Tuesday, March 3, 2020

Cracks in the Foundation: The 14th Amendment and Its Limits

[Civil War History is out with a special issue, 10:1 (March 2020): Cracks in the Foundation: The Fourteenth Amendment and Its Limits.  DRE]

Guest Editor’s Note: Cracks in the Foundation: The Fourteenth Amendment and Its Limits, by Michael T. Bernath and M. Scott Heerman

Lisset Marie Pino and John Fabian Witt, The Fourteenth Amendment as an Ending: Constitutional Beginnings and the Demise of the War Power

Since its enactment and ratification, savvy observers have viewed the Fourteenth Amendment as a vindication of the military experience of the Civil War.  Bullets and bayonets in wartime led to peacetime citizenship in Section 1 of the Fourteenth Amendment and to peacetime ballots that were first protected in Section 2 of the Fourteenth Amendment and then bolstered in the Fifteenth Amendment.  But there is another story to tell as well, one in which the Fourteenth Amendment is not the beginning of a new constitutional story, or at least not only the beginning of a new story, but also a betrayal and an ending.  In important respects the Fourteenth Amendment helped to close out the righteous form of power that had emerged in the antebellum era as a solution to the glaring injustice of slavery.  This crucial authority was the federal government’s war power.  Stories of vindication and of new beginnings are not wrong.  But they make it all too easy to miss the Fourteenth Amendment’s role as part of a complicated denouement of the wartime experience, one that embodied the war’s triumphs but also blunted their force and pace.  The Fourteenth Amendment abandoned a vital chapter of American history even as it occasioned a new one whose results are still unfolding.

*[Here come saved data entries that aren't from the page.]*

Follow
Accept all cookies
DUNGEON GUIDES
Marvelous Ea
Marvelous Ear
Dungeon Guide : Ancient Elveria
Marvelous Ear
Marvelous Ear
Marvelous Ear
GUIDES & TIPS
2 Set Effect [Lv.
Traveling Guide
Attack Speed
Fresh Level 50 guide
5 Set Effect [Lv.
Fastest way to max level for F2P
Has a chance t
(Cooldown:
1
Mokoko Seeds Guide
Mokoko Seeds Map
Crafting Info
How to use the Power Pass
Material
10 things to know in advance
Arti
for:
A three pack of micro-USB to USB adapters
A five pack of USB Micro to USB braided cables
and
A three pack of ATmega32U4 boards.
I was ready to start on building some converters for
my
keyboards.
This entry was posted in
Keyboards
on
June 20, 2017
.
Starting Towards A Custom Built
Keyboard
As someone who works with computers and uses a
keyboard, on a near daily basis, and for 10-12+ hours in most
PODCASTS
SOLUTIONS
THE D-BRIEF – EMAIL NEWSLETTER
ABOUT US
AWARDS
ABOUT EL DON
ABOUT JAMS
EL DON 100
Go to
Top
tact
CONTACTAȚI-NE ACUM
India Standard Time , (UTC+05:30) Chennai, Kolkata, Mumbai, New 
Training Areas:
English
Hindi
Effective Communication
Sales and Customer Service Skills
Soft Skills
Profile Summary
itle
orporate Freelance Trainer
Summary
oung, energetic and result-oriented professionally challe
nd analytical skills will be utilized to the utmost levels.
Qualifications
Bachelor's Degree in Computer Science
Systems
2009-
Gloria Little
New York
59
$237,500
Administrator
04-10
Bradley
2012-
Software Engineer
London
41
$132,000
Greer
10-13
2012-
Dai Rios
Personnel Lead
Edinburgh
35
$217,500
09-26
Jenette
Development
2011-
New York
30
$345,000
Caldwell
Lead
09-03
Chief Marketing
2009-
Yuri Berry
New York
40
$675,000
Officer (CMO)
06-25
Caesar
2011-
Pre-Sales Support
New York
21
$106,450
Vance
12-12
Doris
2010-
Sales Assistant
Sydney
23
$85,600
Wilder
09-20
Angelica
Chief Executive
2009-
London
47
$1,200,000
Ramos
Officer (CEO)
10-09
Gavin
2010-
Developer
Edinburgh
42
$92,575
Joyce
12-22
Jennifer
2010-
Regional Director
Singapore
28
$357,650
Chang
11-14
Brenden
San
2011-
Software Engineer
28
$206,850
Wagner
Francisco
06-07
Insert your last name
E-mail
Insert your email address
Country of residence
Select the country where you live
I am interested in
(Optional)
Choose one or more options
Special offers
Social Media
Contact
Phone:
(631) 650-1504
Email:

Stephen Kantrowitz, White Supremacy, Settler Colonialism, and the Two Citizenships of the Fourteenth Amendment

The Civil War era’s debates over citizenship are conventionally understood as having revolved around the status of emancipated African Americans. But they were also rooted in decades of U.S. policy with regard to Native Americans. In Indian Country, citizenship’s intended purpose was to dissolve Native political sovereignty and to make Indian lands available for sale to white settlers. These two histories of citizenship existed in dynamic tension and were occasionally forced together, as in the Civil Rights Act of 1866 and the Fourteenth Amendment. This essay traces Civil War-era policymakers’ parallel debates over African American and Native American citizenship. Exploring those debates in particular through the thinking of conservative Democrat Allen Thurman, it suggests that while white supremacy came under sustained attack during this era, settler-colonialism—the ideology and practice of replacing Native with settler populations—did not.

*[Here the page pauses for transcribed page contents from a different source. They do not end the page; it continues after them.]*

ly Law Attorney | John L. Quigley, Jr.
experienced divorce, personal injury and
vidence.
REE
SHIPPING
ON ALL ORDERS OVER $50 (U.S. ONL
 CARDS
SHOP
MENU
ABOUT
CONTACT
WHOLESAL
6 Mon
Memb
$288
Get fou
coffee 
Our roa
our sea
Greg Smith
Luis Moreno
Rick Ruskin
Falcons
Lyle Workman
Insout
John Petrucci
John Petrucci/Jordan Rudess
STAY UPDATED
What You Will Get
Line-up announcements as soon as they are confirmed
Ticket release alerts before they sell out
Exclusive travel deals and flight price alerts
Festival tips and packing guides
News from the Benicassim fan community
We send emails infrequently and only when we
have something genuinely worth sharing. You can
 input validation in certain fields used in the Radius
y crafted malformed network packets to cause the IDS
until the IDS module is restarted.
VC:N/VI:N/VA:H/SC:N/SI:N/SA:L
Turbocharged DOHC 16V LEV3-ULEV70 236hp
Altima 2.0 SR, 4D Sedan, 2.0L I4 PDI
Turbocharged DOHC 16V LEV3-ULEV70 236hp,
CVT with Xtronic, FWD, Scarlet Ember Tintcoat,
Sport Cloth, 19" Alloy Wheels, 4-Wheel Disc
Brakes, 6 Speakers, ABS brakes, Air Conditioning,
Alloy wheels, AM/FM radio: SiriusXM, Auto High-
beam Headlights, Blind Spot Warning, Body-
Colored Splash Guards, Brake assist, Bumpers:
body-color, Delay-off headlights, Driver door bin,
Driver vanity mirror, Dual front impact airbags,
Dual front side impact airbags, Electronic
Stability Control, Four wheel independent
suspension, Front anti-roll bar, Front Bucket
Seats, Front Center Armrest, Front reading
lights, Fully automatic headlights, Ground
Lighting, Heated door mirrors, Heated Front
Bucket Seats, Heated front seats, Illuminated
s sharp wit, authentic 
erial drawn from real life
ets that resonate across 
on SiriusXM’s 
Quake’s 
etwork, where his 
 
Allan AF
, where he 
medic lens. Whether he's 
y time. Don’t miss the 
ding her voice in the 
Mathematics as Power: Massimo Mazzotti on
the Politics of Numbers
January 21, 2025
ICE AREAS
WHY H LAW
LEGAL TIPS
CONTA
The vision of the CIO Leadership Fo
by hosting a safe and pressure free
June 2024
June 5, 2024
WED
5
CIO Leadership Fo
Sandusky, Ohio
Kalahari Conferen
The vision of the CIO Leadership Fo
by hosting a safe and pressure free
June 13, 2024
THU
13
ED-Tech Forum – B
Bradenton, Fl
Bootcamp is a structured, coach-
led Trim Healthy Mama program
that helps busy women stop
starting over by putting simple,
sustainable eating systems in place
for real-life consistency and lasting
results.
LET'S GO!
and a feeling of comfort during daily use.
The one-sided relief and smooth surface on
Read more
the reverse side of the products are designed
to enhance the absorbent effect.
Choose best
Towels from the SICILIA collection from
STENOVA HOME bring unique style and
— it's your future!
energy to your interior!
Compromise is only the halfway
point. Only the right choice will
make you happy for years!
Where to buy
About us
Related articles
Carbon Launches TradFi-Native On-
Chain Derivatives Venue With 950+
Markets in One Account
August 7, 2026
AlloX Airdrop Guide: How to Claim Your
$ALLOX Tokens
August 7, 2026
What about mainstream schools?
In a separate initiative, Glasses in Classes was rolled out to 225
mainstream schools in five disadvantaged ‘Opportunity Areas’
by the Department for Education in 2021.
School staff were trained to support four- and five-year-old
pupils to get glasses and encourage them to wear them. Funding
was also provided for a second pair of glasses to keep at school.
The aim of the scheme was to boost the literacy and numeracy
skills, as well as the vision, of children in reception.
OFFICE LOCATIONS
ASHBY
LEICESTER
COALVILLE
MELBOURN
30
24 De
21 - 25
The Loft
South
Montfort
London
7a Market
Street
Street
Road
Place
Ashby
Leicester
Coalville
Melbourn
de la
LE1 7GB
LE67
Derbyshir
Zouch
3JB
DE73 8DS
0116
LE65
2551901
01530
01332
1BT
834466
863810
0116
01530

Evelyn Atkinson, Slaves, Coolies, and Shareholders: Corporations Claim the Fourteenth Amendment


This article examines the little-known case In re Tiburcio Parrott (1880), in which the federal court extended Fourteenth Amendment rights to corporations for the first time.  It reveals that an analogy between Chinese immigrants and corporate shareholders was the basis for the court’s reasoning.  This Article explores the social and political context of the movements for Chinese exclusion and corporate regulation in 1870s California to explain this analogy, revealing that Chinese immigrants and corporations were seen as intertwined threats that challenged free white labor and threatened popular democracy.  The Article focuses on the dueling interpretations of “equal treatment” and “free labor” at play in this conflict.  It shows how arguments by corporate lawyers, who represented both corporate clients and Chinese immigrants, and the support of sympathetic judges, lay the foundation for an expansive interpretation of the Fourteenth Amendment that eventually was endorsed by the U.S. Supreme Court.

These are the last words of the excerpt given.